Da Bänder mit Versatzfehlern Ausschuss sind, implementierte man zur Erkennung und Reduzierung eine halbautomatisierte Maschinenparameteroptimierung mittels Machine Learning. Die Qualitätskontrolle erkennt folgende Inspektionsklassen:

  1. Der Drucker liefert ein genaues Ergebnis.
  2. Er produziert zweifach bedruckte Stellen (Überlappungen), da der Drucker schneller als das Band ist.
  3. Er produziert Stellen mit Lücken, weil das Band schneller als der Drucker ist.
  4. Er produziert Versatz, weil die Druckposition nicht mittig ausgerichtet ist.

Um die Ausprägung der verschiedenen Fehler beurteilen und Korrekturempfehlungen zu den eingestellten Maschinenparametern geben zu können, wurde die Lösung in den Drucker integriert. Die Kamera von Allied Vision liefert die nötigen Bilder. Das mit Hilfe von »Microsoft Custom Vision« erstellte, ML-basierende Klassifikationsmodell bewertet binnen 20 Millisekunden die Bandqualität. Weist sie einen Versatzfehler auf, wertet Software die Bilder aus und quantifiziert den Versatzfehler.

Die Einbaulage im Druckergehäuse reduziert das Risiko externer Störfaktoren wie Licht, Schatten oder Schmutz. Das erhöht die Stabilität der Lösung.

Mithilfe eines Convolutional Neural Networks identifiziert die Inline-Qualitätsinspektionslösung die vier Inspektionsklassen mit einer Genauigkeit von 99,7 Prozent. Aus den automatisierten Empfehlungen an den Maschinenbediener resultieren eine Reduktion der Inspektionskosten von 70 Prozent und die Erhöhung der Gutteilrate sowie des Durchsatzes um knapp zehn Prozent.

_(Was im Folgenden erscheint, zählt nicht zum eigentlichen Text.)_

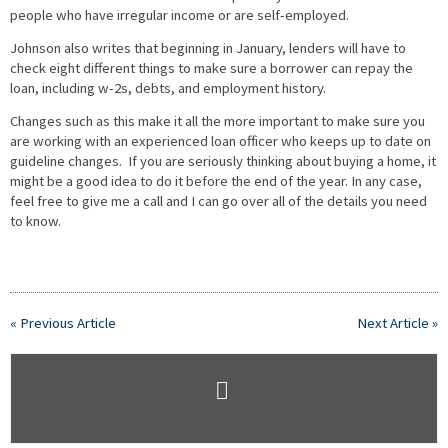
people who have irregular income or are self-employed.
Johnson also writes that beginning in January, lenders will have to
check eight different things to make sure a borrower can repay the
loan, including w-2s, debts, and employment history.
Changes such as this make it all the more important to make sure you
are working with an experienced loan officer who keeps up to date on
guideline changes. If you are seriously thinking about buying a home, it
might be a good idea to do it before the end of the year. In any case,
feel free to give me a call and I can go over all of the details you need
to know.
« Previous Article
Next Article »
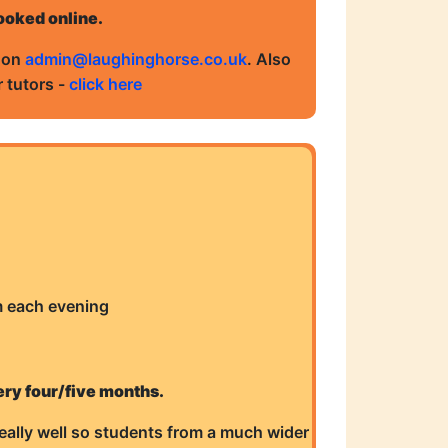
booked online.
s on
admin@laughinghorse.co.uk
. Also
 tutors -
click here
m each evening
ery four/five months.
eally well so students from a much wider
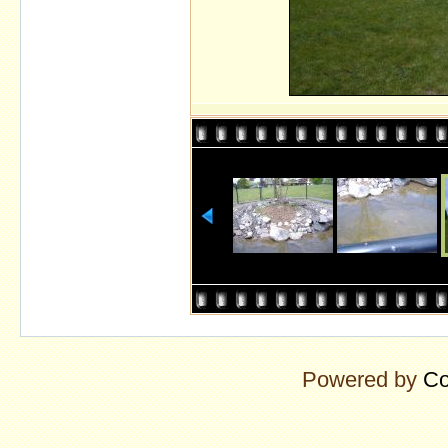
Powered by
Co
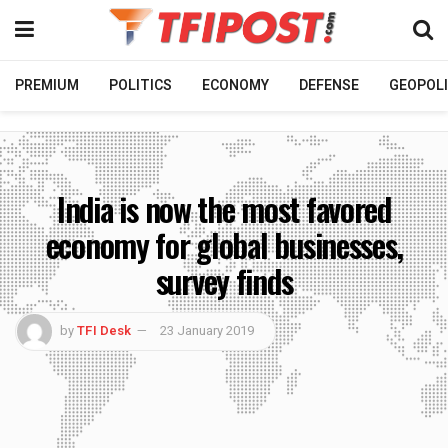
PREMIUM
POLITICS
ECONOMY
DEFENSE
GEOPOLI
India is now the most favored
economy for global businesses,
survey finds
by
TFI Desk
23 January 2019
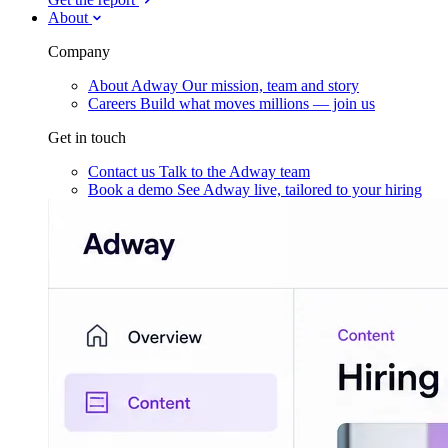
About
Company
About Adway
Our mission, team and story
Careers
Build what moves millions — join us
Get in touch
Contact us
Talk to the Adway team
Book a demo
See Adway live, tailored to your hiring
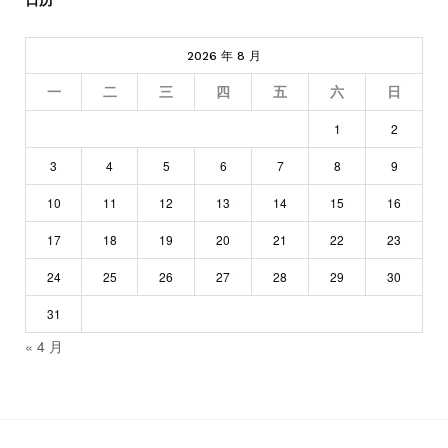
2026 年 8 月
一
二
三
四
五
六
日
1
2
3
4
5
6
7
8
9
10
11
12
13
14
15
16
17
18
19
20
21
22
23
24
25
26
27
28
29
30
31
« 4 月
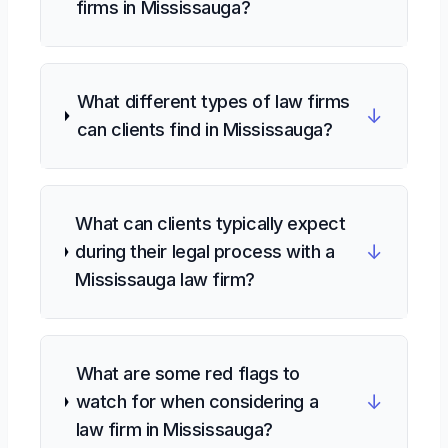
firms in Mississauga?
What different types of law firms
↓
can clients find in Mississauga?
What can clients typically expect
↓
during their legal process with a
Mississauga law firm?
What are some red flags to
↓
watch for when considering a
law firm in Mississauga?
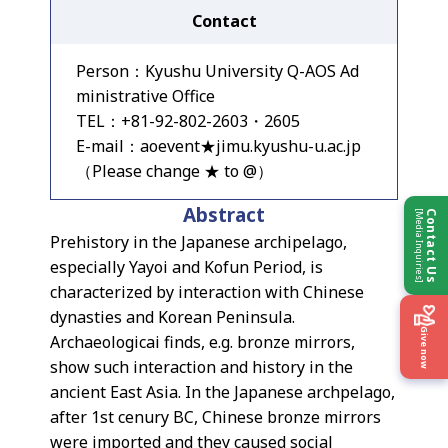
Contact
Person：Kyushu University Q-AOS Ad
ministrative Office
TEL：+81-92-802-2603・2605
E-mail：aoevent★jimu.kyushu-u.ac.jp
（Please change ★ to @）
Abstract
[Media Inquiries]
Contact Us
Prehistory in the Japanese archipelago,
especially Yayoi and Kofun Period, is
characterized by interaction with Chinese
dynasties and Korean Peninsula.
Give now
Archaeologicai finds, e.g. bronze mirrors,
show such interaction and history in the
ancient East Asia. In the Japanese archpelago,
after 1st cenury BC, Chinese bronze mirrors
were imported and they caused social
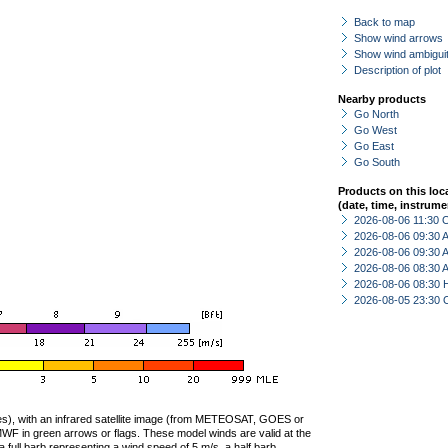
Back to map
Show wind arrows
Show wind ambiguit
Description of plot
Nearby products
Go North
Go West
Go East
Go South
Products on this loc
(date, time, instrume
2026-08-06 11:30 
2026-08-06 09:30
2026-08-06 09:30
2026-08-06 08:30
2026-08-06 08:30 
2026-08-05 23:30 
ties), with an infrared satellite image (from METEOSAT, GOES or
F in green arrows or flags. These model winds are valid at the
a full barb representing a wind speed of 5 m/s, a half barb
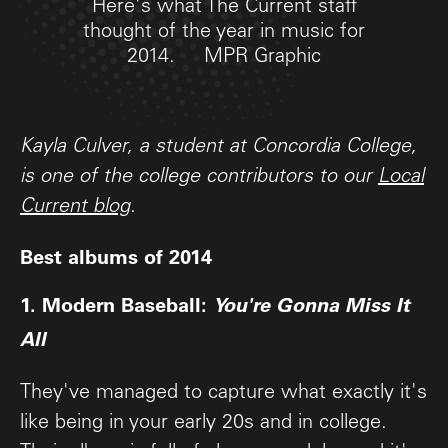
Here's what The Current staff
thought of the year in music for
2014.
MPR Graphic
Kayla Culver, a student at Concordia College,
is one of the college contributors to our
Local
Current blog
.
Best albums of 2014
1. Modern Baseball:
You're Gonna Miss It
All
They've managed to capture what exactly it's
like being in your early 20s and in college.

Nicht nur im Bereich Konsumgüter, zu dem die Textilindustrie zählt, gibt es vielfältige Optionen für Lösungen zur Qualitätskontrolle und Optimierung der Maschinenparameter. Auch in anderen produzierenden Industrien wie etwa Halbleiter, Pharmazie und Agrar ist die Verbreitung solcher Lösungen gering. Gleichzeitig ist das ökonomische Potenzial hoch.